Lubbock state lawmakers anticipate late summer special legislative session
LUBBOCK, Texas (KCBD) - While the 87th session of the Texas legislature was anticipated to be anything but ordinary due to a pandemic and February’s winter storm. However, Senator Charles Perry said it ended up being business as usual.
“With COVID issues that we started out the session with, fortunately nobody got sick,” Perry said. “We really did a pretty good job of keeping everybody healthy. Because of that, we were able to get our work done. So, in hindsight, looking back a few months when all the dust settles, it looks and feels a lot like a every session.”
The end of the session wasn’t anticipated as Democratic lawmakers walked out in the final hours of debate in the House over Senate Bill 7, in which Perry is one of the authors. The break in quorum ended the bill’s chances of passing before the session deadline.
The bill, according to the authors, is related to election integrity and security. Perry says the belief that it’s voter suppression is not true. He tells KCBD the bill removes voting practices brought about during the pandemic.
“If it was already available in Texas election law, it pretty much is still available with probably clarity on what that looks like,” Perry said. “It’s not really new stuff. Unfortunately, it didn’t get over the line. We’ll put it over the line. You know, the good thing about a special session is you don’t leave till it’s done.”
Perry expects to return to a special session called by Governor Greg Abbott in July or August to take up that bill and others outlined by the Governor.
There is other legislation that Perry said will positively impact his district.

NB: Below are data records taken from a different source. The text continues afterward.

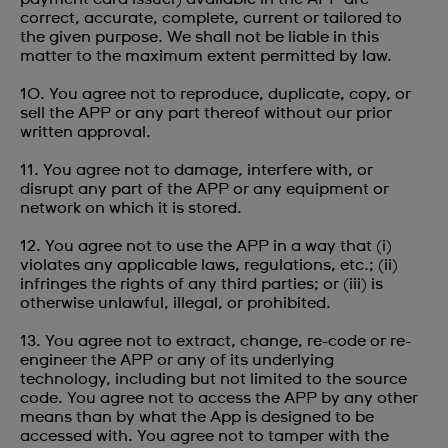
correct, accurate, complete, current or tailored to
the given purpose. We shall not be liable in this
matter to the maximum extent permitted by law.
10. You agree not to reproduce, duplicate, copy, or
sell the APP or any part thereof without our prior
written approval.
11. You agree not to damage, interfere with, or
disrupt any part of the APP or any equipment or
network on which it is stored.
12. You agree not to use the APP in a way that (i)
violates any applicable laws, regulations, etc.; (ii)
infringes the rights of any third parties; or (iii) is
otherwise unlawful, illegal, or prohibited.
13. You agree not to extract, change, re-code or re-
engineer the APP or any of its underlying
technology, including but not limited to the source
code. You agree not to access the APP by any other
means than by what the App is designed to be
accessed with. You agree not to tamper with the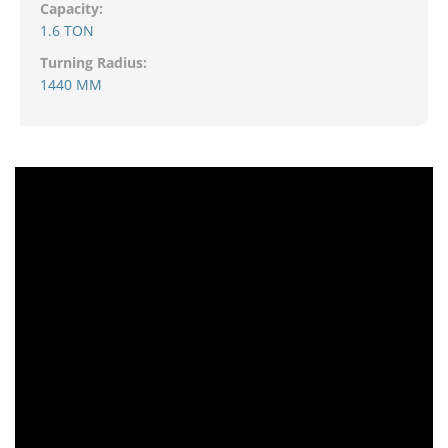
Capacity:
1.6 TON
Turning Radius:
1440 MM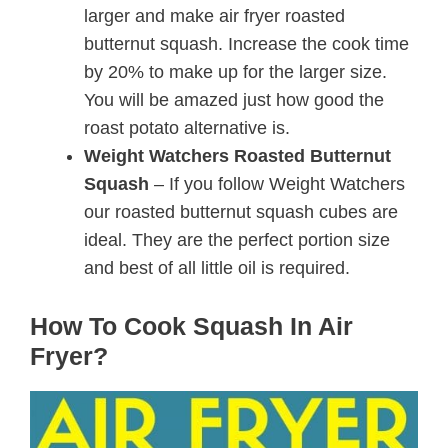
larger and make air fryer roasted
butternut squash. Increase the cook time
by 20% to make up for the larger size.
You will be amazed just how good the
roast potato alternative is.
Weight Watchers Roasted Butternut
Squash
– If you follow Weight Watchers
our roasted butternut squash cubes are
ideal. They are the perfect portion size
and best of all little oil is required.
How To Cook Squash In Air
Fryer?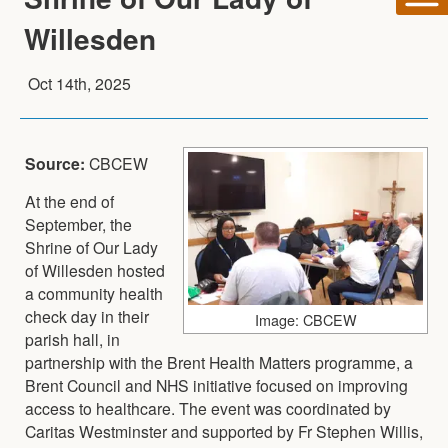
Willesden
Oct 14th, 2025
Source:
CBCEW
At the end of
September, the
Shrine of Our Lady
of Willesden hosted
a community health
check day in their
Image: CBCEW
parish hall, in
partnership with the Brent Health Matters programme, a
Brent Council and NHS initiative focused on improving
access to healthcare. The event was coordinated by
Caritas Westminster and supported by Fr Stephen Willis,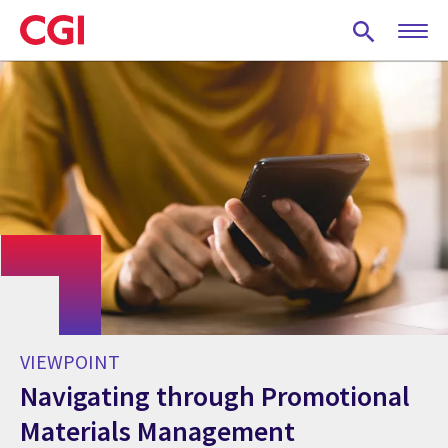
Skip
to
main
content
VIEWPOINT
Navigating through Promotional
Materials Management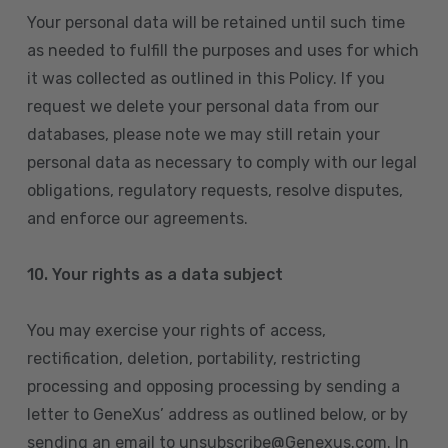
Your personal data will be retained until such time
as needed to fulfill the purposes and uses for which
it was collected as outlined in this Policy. If you
request we delete your personal data from our
databases, please note we may still retain your
personal data as necessary to comply with our legal
obligations, regulatory requests, resolve disputes,
and enforce our agreements.
10.
Your rights as a data subject
You may exercise your rights of access,
rectification, deletion, portability, restricting
processing and opposing processing by sending a
letter to GeneXus’ address as outlined below, or by
sending an email to unsubscribe@Genexus.com. In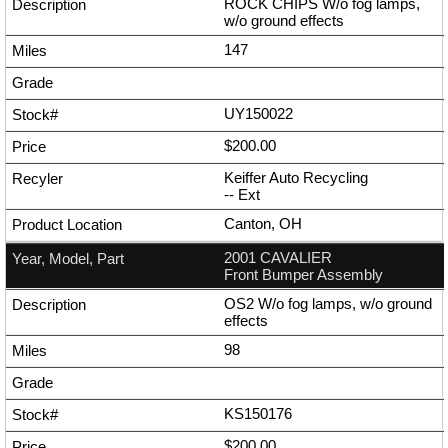
ROCK CHIPS W/o fog lamps,
w/o ground effects
147
UY150022
$200.00
Keiffer Auto Recycling
--
Ext
Canton, OH
2001 CAVALIER
Front Bumper Assembly
OS2 W/o fog lamps, w/o ground
effects
98
KS150176
$200.00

Some of it secured funding for boll weevil protection for cotton farmers, a water consortium project, rural healthcare, cyber security programs at Angelo State and many other programs within the Texas Tech University System.
“So just lots of little things like that, that when you have time to get your breath and look back and say, ‘how did we do?’ I was very successful,” Perry said. “The Senate was good to us and most of it got through.”
Representative Dustin Burrows and Senator Perry both point to the Heartbeat Bill and reforms for ERCOT as legislative achievements.
“This session was one of the most conservative in the history of the state with several important bills already signed by the Governor or on their way to his desk - among them, the Texas Heartbeat Bill, the Constitutional Carry bill, bills that protect our religious and second amendment liberties, and legislation that strengthens and protects the state’s power grid,” Burrows said.
Perry also expects to return in the fall for 60 days for a special session on redistricting.